Assigned task: Set the listing down once more, exactly as given.

[[ Recorded data, beginning ]]

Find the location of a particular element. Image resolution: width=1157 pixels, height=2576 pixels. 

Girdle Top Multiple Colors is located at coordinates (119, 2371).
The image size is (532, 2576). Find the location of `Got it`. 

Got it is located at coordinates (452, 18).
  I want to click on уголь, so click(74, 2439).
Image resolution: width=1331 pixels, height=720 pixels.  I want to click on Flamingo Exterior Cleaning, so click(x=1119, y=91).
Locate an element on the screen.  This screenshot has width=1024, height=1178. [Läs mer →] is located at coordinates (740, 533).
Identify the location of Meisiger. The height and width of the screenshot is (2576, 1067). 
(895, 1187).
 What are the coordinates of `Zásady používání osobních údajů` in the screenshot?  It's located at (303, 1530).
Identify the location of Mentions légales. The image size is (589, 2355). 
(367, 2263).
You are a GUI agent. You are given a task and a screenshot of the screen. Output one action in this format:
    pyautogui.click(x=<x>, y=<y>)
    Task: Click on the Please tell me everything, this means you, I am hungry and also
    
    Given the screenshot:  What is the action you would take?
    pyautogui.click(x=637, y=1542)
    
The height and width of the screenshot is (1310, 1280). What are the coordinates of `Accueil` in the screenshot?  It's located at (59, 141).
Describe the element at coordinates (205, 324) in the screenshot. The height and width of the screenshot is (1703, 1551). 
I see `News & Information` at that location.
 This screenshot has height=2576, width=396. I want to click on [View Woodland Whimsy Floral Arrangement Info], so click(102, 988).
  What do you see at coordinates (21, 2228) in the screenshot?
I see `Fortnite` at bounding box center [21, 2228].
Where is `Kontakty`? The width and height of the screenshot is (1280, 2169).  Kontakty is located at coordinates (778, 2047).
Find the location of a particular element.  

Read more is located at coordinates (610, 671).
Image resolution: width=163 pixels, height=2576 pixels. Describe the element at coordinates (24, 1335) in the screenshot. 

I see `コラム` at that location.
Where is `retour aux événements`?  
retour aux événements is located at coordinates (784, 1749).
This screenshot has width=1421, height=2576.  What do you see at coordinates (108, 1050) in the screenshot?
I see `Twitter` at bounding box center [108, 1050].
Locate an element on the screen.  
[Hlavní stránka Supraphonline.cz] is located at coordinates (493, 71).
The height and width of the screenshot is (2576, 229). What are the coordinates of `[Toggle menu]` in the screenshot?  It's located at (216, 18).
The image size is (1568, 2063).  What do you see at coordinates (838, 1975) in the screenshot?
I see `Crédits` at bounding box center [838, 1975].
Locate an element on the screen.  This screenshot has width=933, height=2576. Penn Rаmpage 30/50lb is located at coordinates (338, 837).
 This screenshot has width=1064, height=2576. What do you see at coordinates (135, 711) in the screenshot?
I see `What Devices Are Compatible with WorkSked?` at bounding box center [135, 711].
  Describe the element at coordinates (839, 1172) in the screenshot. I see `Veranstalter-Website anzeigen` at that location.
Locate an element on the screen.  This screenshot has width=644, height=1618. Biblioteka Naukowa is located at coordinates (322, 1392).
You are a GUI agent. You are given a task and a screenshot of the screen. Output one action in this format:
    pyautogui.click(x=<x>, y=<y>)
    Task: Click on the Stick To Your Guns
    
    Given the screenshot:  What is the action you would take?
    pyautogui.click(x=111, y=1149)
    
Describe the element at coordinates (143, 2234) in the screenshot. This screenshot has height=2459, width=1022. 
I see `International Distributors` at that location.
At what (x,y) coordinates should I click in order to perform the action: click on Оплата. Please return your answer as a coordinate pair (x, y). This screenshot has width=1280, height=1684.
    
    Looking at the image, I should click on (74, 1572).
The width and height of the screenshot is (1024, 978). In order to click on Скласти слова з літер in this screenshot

[[ Recorded data, end ]]

Output of the task:
Find the location of a particular element. Image resolution: width=1157 pixels, height=2576 pixels. 

Girdle Top Multiple Colors is located at coordinates (119, 2371).
The image size is (532, 2576). Find the location of `Got it`. 

Got it is located at coordinates (452, 18).
  I want to click on уголь, so click(74, 2439).
Image resolution: width=1331 pixels, height=720 pixels.  I want to click on Flamingo Exterior Cleaning, so click(x=1119, y=91).
Locate an element on the screen.  This screenshot has width=1024, height=1178. [Läs mer →] is located at coordinates (740, 533).
Identify the location of Meisiger. The height and width of the screenshot is (2576, 1067). 
(895, 1187).
 What are the coordinates of `Zásady používání osobních údajů` in the screenshot?  It's located at (303, 1530).
Identify the location of Mentions légales. The image size is (589, 2355). 
(367, 2263).
You are a GUI agent. You are given a task and a screenshot of the screen. Output one action in this format:
    pyautogui.click(x=<x>, y=<y>)
    Task: Click on the Please tell me everything, this means you, I am hungry and also
    
    Given the screenshot:  What is the action you would take?
    pyautogui.click(x=637, y=1542)
    
The height and width of the screenshot is (1310, 1280). What are the coordinates of `Accueil` in the screenshot?  It's located at (59, 141).
Describe the element at coordinates (205, 324) in the screenshot. The height and width of the screenshot is (1703, 1551). 
I see `News & Information` at that location.
 This screenshot has height=2576, width=396. I want to click on [View Woodland Whimsy Floral Arrangement Info], so click(102, 988).
  What do you see at coordinates (21, 2228) in the screenshot?
I see `Fortnite` at bounding box center [21, 2228].
Where is `Kontakty`? The width and height of the screenshot is (1280, 2169).  Kontakty is located at coordinates (778, 2047).
Find the location of a particular element.  

Read more is located at coordinates (610, 671).
Image resolution: width=163 pixels, height=2576 pixels. Describe the element at coordinates (24, 1335) in the screenshot. 

I see `コラム` at that location.
Where is `retour aux événements`?  
retour aux événements is located at coordinates (784, 1749).
This screenshot has width=1421, height=2576.  What do you see at coordinates (108, 1050) in the screenshot?
I see `Twitter` at bounding box center [108, 1050].
Locate an element on the screen.  
[Hlavní stránka Supraphonline.cz] is located at coordinates (493, 71).
The height and width of the screenshot is (2576, 229). What are the coordinates of `[Toggle menu]` in the screenshot?  It's located at (216, 18).
The image size is (1568, 2063).  What do you see at coordinates (838, 1975) in the screenshot?
I see `Crédits` at bounding box center [838, 1975].
Locate an element on the screen.  This screenshot has width=933, height=2576. Penn Rаmpage 30/50lb is located at coordinates (338, 837).
 This screenshot has width=1064, height=2576. What do you see at coordinates (135, 711) in the screenshot?
I see `What Devices Are Compatible with WorkSked?` at bounding box center [135, 711].
  Describe the element at coordinates (839, 1172) in the screenshot. I see `Veranstalter-Website anzeigen` at that location.
Locate an element on the screen.  This screenshot has width=644, height=1618. Biblioteka Naukowa is located at coordinates (322, 1392).
You are a GUI agent. You are given a task and a screenshot of the screen. Output one action in this format:
    pyautogui.click(x=<x>, y=<y>)
    Task: Click on the Stick To Your Guns
    
    Given the screenshot:  What is the action you would take?
    pyautogui.click(x=111, y=1149)
    
Describe the element at coordinates (143, 2234) in the screenshot. This screenshot has height=2459, width=1022. 
I see `International Distributors` at that location.
At what (x,y) coordinates should I click in order to perform the action: click on Оплата. Please return your answer as a coordinate pair (x, y). This screenshot has width=1280, height=1684.
    
    Looking at the image, I should click on (74, 1572).
The width and height of the screenshot is (1024, 978). In order to click on Скласти слова з літер in this screenshot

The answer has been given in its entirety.